The 12-Step model of sobriety through individualized spiritual reflection, peer support, and the sponsorship process has been used independently for decades for various substances. Two groups, Cocaine Anonymous and Narcotics Anonymous, are available for cocaine, methamphetamine, and other stimulant users. These types of group programs are especially helpful in maintaining sobriety because of their long-term structure. They also emphasize giving back to others by becoming a sponsor who helps guide newly sober people through the program.
CBT alone is useful for both cocaine and methamphetamine. It is at least as effective as 12-step programs and has similar long-term efficacy. CBT requires significant motivation on the part of the patient to learn skills to avoid tempting situations and deal with triggers. CBT can be combined with Contingency Management (CM), in which patients receive vouchers redeemable for money or goods as rewards for clean urine drug screens. A study examining CM and CBT showed that adding CM to CBT nearly doubled the probability of patients completing the full course of CBT.
There are no FDA-approved medications for treating methamphetamine or cocaine use disorders. Replacement therapy with dexamphetamine in place of methamphetamine has reduced abuse-related side effects (such as injection site infections and psychotic episodes) in the U.K., and similar results appear with methylphenidate replacement for cocaine, especially when combined with CBT. Topiramate, an anticonvulsant, and disulfiram, which produces nausea and headache when combined with alcohol, both show promise in treating cocaine use, with the former more than doubling sobriety rates compared to placebo.
Managing Stimulant Use Disorder
Put in the work
If you want to get sober, be ready to commit to self-work.

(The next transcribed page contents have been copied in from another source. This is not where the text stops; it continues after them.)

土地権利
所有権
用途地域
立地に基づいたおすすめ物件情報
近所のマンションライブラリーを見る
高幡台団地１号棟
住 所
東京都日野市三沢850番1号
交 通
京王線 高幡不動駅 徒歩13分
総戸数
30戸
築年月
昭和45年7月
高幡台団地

Because there are no medications to support abstinence from stimulants, the chances of maintaining sobriety largely depend on your own effort, especially in programs involving CBT. If money is an issue, remember that Cocaine Anonymous and Narcotics Anonymous are both free resources and are great starting points.

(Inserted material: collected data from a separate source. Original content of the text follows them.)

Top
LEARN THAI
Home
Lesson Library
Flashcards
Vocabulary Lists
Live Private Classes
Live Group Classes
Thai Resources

Even if you are an active user of stimulants, you can still take steps to protect your body from their detrimental side effects.

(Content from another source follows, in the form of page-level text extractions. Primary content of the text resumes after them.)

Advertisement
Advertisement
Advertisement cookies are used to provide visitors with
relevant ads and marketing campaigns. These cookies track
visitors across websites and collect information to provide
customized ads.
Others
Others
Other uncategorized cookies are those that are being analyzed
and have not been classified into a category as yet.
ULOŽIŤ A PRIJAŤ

If you use stimulants intravenously or have frequent unprotected intercourse, be aware of the multitude of infections this can lead to and take measures to prevent them (condoms and clean needle exchanges). Regularly get yourself tested for sexually and blood-borne pathogens like HIV and hepatitis. Although some of the causes of poor dentition in methamphetamine users are unavoidable in the setting of ongoing drug use (teeth grinding, dry mouth), poor oral hygiene does play a part, and patients can slow the progression of ‘meth mouth’ by regular care and fluoride use as much as possible. However, know that these attempts to mitigate damage to your body are ultimately useless in the face of continuing drug use.
Expect to feel depressed for the first few months of sobriety. Stimulants cause lasting damage to the areas of the brain dealing with memory and emotions. Researchers have identified a “protracted withdrawal” syndrome with similar symptoms to a major depressive episode: low mood and energy, irritability, poor memory and concentration, and anhedonia (lack of enjoyment in previously enjoyable hobbies). This emotional state is a risk for relapse and needs to be addressed as part of treatment.
Find new pastimes
Because Stimulant Use Disorder patients have spent such a large percentage of their daily lives pursuing and using stimulants, powerful feelings of boredom emerge early in treatment. Patients should seek out treatment settings that offer recreational therapy and job placement services.